For the rest, an ingenious and resourceful George Begg fielded a pair of brand new Begg monocoque FM2 Chevrolet-engined '5000' cars for Geoff Mardon and Pierre Phillips, the other American. Neither fulfilled the early promise provided by McRae when he ran one in M.A.N.Z. Gold Star races before the arrival of his McLaren, but there was enough potential in these cars, which in many respects follow McLaren constructional principles, to suggest that the Southland racing car constructor could make his presence felt in subsequent Tasman races.

Frank Radisich, with the ex-Lawrence McLaren M4A FVA, was never a front-runner, and Bryan Faloon, who put in some meteoric times with Feo Stanton's 2.5 Coventry-Climax-engined Rorstan, an ultra lightweight Brabham-style car, found as so many others have in recent years, that Climax engines are long since past their halcyon days. But if there was a Tasman award for ingenuity and determination Faloon and Stanton would certainly have won it this year, for they concocted engines out of wreckage and from spares in miraculous fashion, to the wonderment of all who followed their progress.

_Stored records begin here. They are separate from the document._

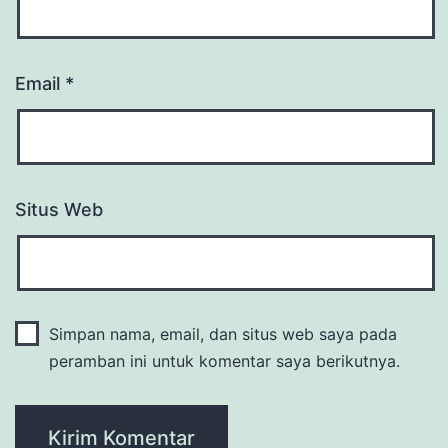
Email
*
Situs Web
Simpan nama, email, dan situs web saya pada
peramban ini untuk komentar saya berikutnya.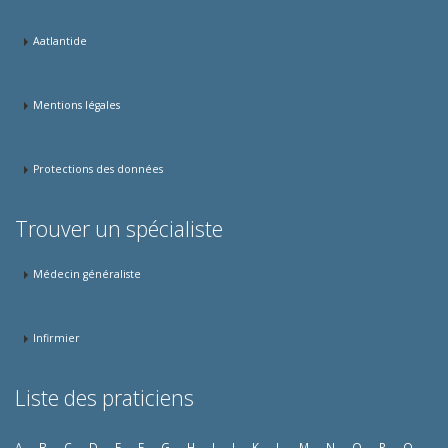
Aatlantide
Mentions légales
Protections des données
Trouver un spécialiste
Médecin généraliste
Infirmier
Liste des praticiens
A
B
C
D
E
F
G
H
I
J
K
L
M
N
O
P
Q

The National Formula drivers with their 1600cc Ford-based twin-cams filled out the fields and were not disgraced. In this group Ken Smith, with his Lotus 41B, and Graham Baker, with his Brabham BT21C, were the most prominent and often gave Radisich embarrassing moments, not to mention some of the overseas Formula A/5000 men.

It will be surprising if the standard of entry from overseas is not considerably higher next season, for although the $126,000 prize and guarantee money was fairly widely and thinly spread this year, overseas interests, many of which gave the series a miss, will have realised by now that the new-style Tasman Championship can offer good pickings for the right man in the right car. That was the winning recipe this time, but the 1970 Tasman Champion, Graeme Lawrence, for one, knows that a Formula A/5000 car with Ferrari reliability will almost certainly be the answer in 1971.